3) The risk measure and pricing method are explainable and acceptable to both management and underwriting staff: The name “Risk Coverage Ratio” facilitates the explanation of this risk measure, since the concept of measuring how many times risk is covered by expected return is easily grasped. The numerator’s meaning, the marginal expected return from underwriting, becomes apparent once it is understood that the risk-free rate is available without assuming any underwriting risk. The denominator is not as straightforward to explain as the numerator is, but the frequency-severity diagram discussed above (Exhibit 1) has proven very useful in elucidating the concept. Once the Risk Coverage Ratio is understood, the author has found that it is generally accepted very positively by management and staff, because it clearly reflects frequency and severity of risk, as well as upside potential.
4) Both downside risk and upside potential are reflected: Downside risk is clearly reflected in the denominator. It is also reflected in the numerator in that it influences expected return (denoted by the variable R). The numerator reflects upside potential in the same way, since a line of business that has higher upside potential will have higher expected return, all else being equal.
While RCR reflects both downside risk and upside potential, there is a bias toward the measurement of downside risk. For example, if two symmetric ROE distributions have the same mean and one of them is heavier-tailed (on both the left and the right tails), the heavier-tailed distribution will have both higher downside risk and higher upside potential. The heavier-tailed distribution will also have a lower RCR value, meaning that the risk is considered higher relative to the expected return. Therefore, the bias towards measurement of downside risk means that RCR contains an implicit penalty for volatility, which is a desirable feature.
Layer-Additivity and Decreasing Rate-on-Line Criteria
The principle of layer additivity is that the price for underwriting several layers combined should equal the sum of the individual prices. For example, the price for the $200,000 xs $200,000 layer should equal the price of the $100,000 xs $200,000 layer plus the price of the $100,000 xs $300,000 layer. This principle has been discussed in several articles, and has been referred to by VENTER (1991) as a “no-arbitrage” condition.

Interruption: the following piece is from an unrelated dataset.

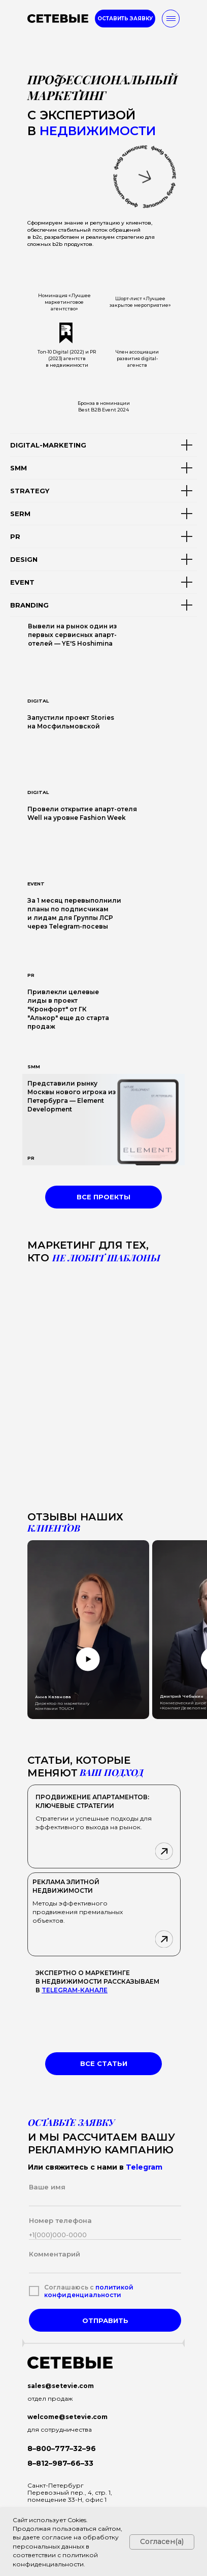 This screenshot has width=207, height=2576. Describe the element at coordinates (69, 2492) in the screenshot. I see `Санкт-ПетербургПеревозный пер., 4, стр. 1, помещение 33-Н, офис 1` at that location.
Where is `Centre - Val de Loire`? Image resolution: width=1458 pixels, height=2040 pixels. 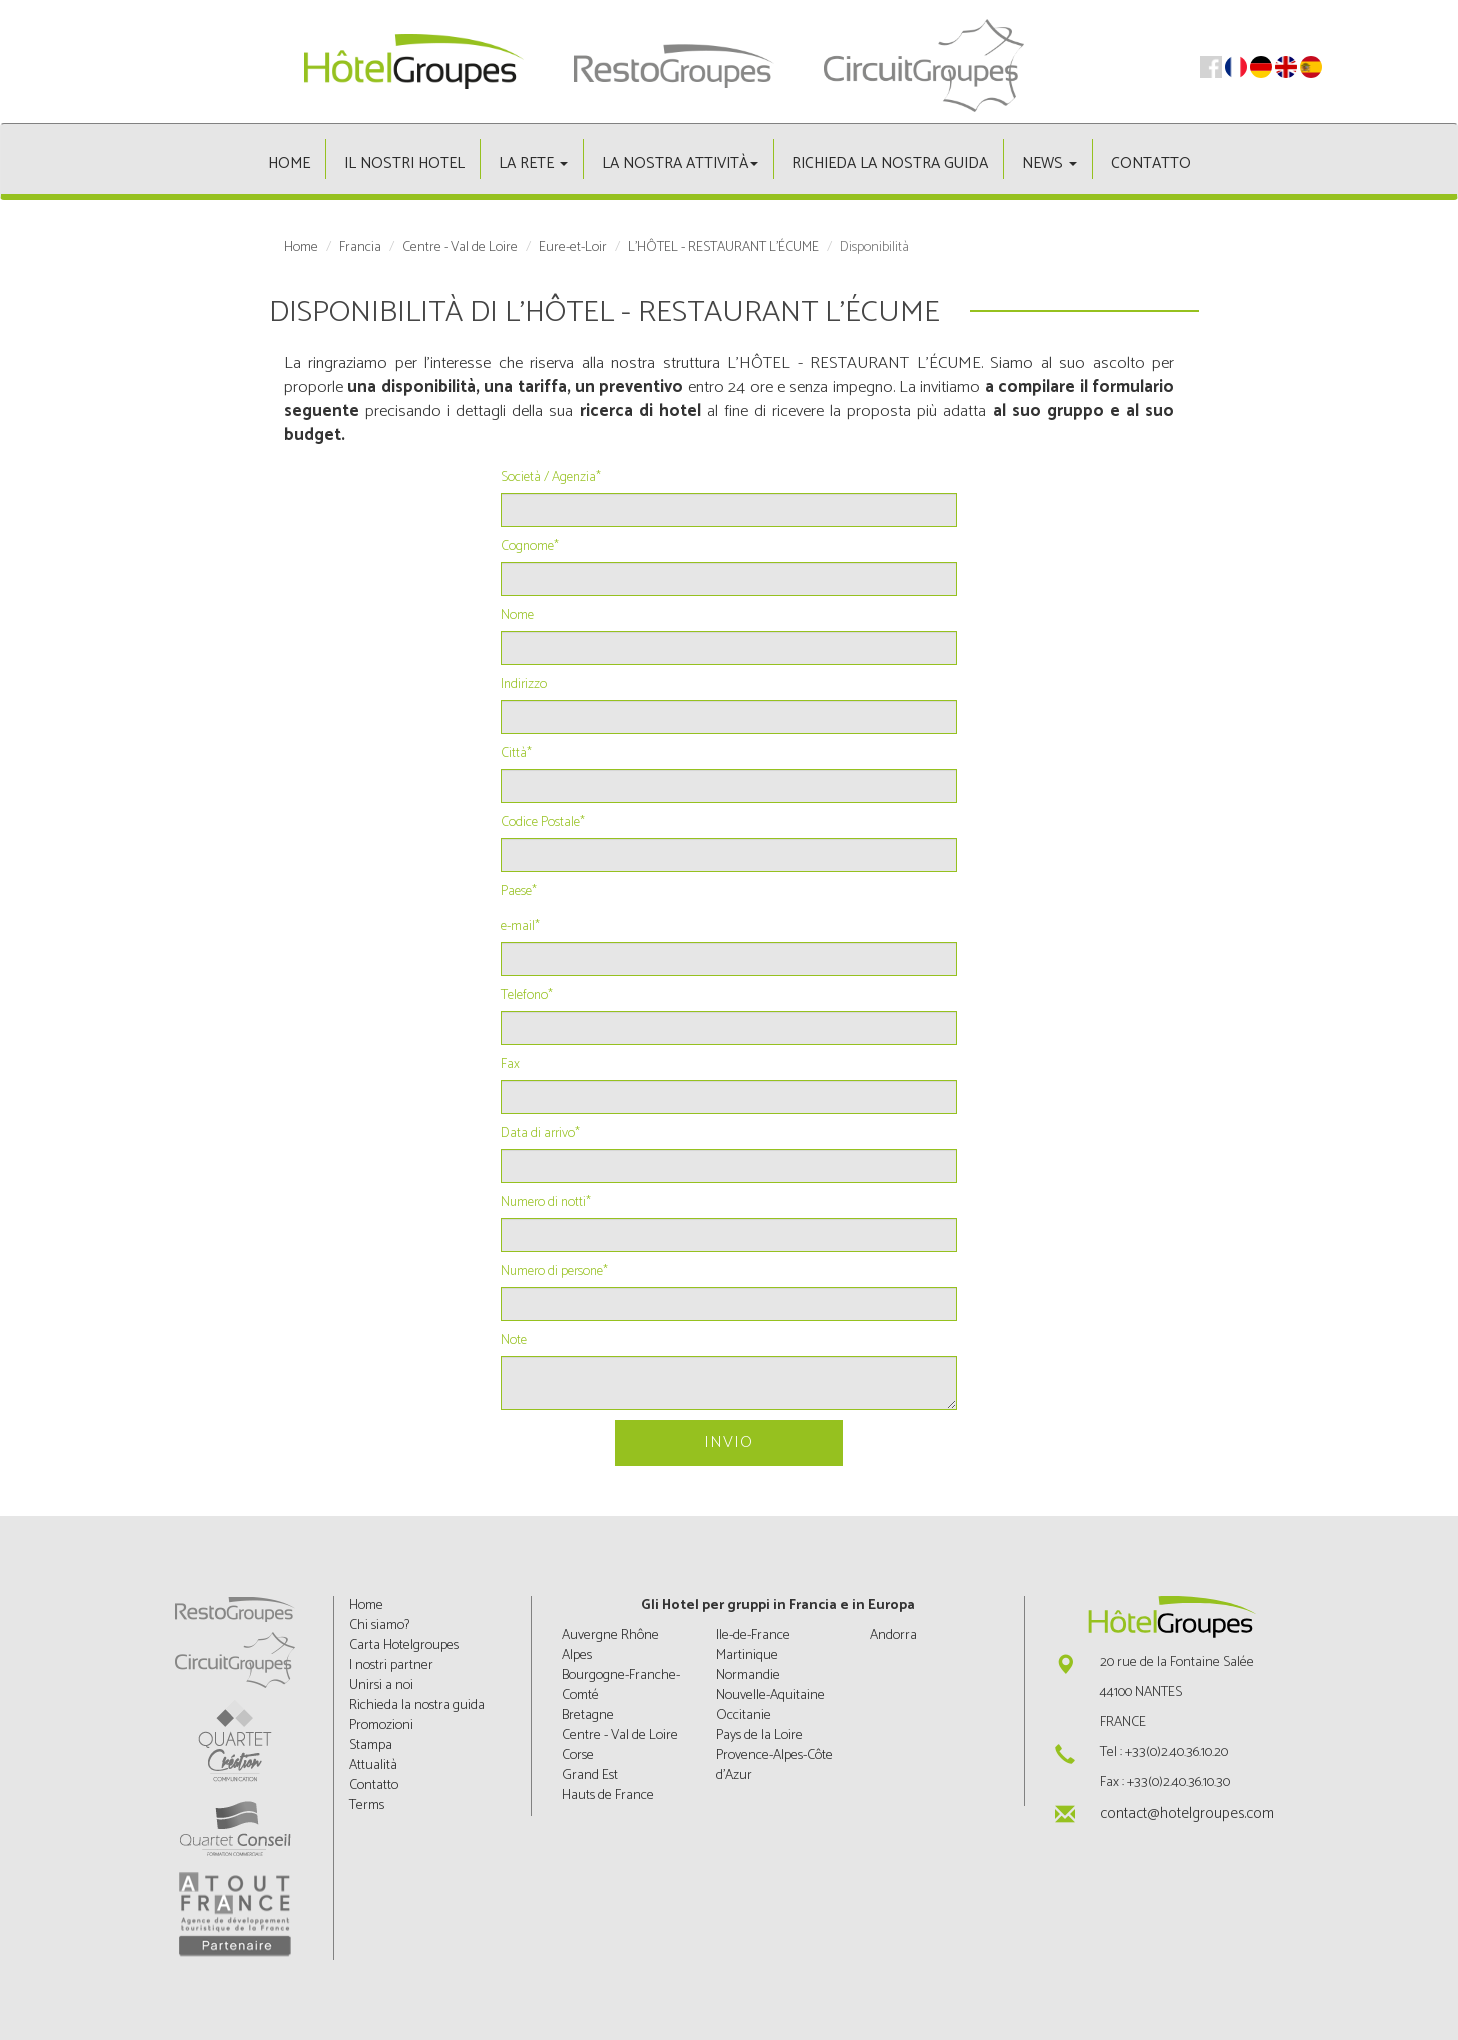 Centre - Val de Loire is located at coordinates (460, 248).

In general, the Risk Coverage Ratio pricing method does not produce perfect layer additivity. A simple counterexample using a discrete loss distribution is provided in Appendix 3. In this counterexample and in other examples developed by the author, the discrepancies are relatively insignificant in magnitude, and do not appear to detract from the method’s usability.
The principle of decreasing rate-on-line is that the rate-on-line (cost per unit of coverage) for a loss layer should be less than the rate-on-line for any lower layer, because losses in the layer are conditional on losses occurring in all lower layers2. This property is also referred to by VENTER (1991) as a no-arbitrage condition. Pricing by Risk Coverage Ratio appears to generally satisfy this condition.
Comparison to Default Rate on Surplus
Risk Coverage Ratio is similar in concept to a simplified version of Default Rate on Surplus, a pricing method developed by MANGO (1999). Like RCR, the Default Rate method measures the risk to surplus and balances this risk against the expected operating gain.
As MANGO (1999) explains, there is a connection between insurance pricing based on risk to surplus and the pricing of bonds in financial markets. A bond’s price is strongly influenced by its default risk, the risk that interest or principal will not be paid as scheduled. In general, the higher a bond’s default risk, the higher the necessary expected return to compensate. If surplus is viewed as bond principal on which there is an expected return (derived from the combination of underwriting and investing), then investment in bonds and insurance underwriting are analogous and the pricing concepts from one discipline can be applied to the other.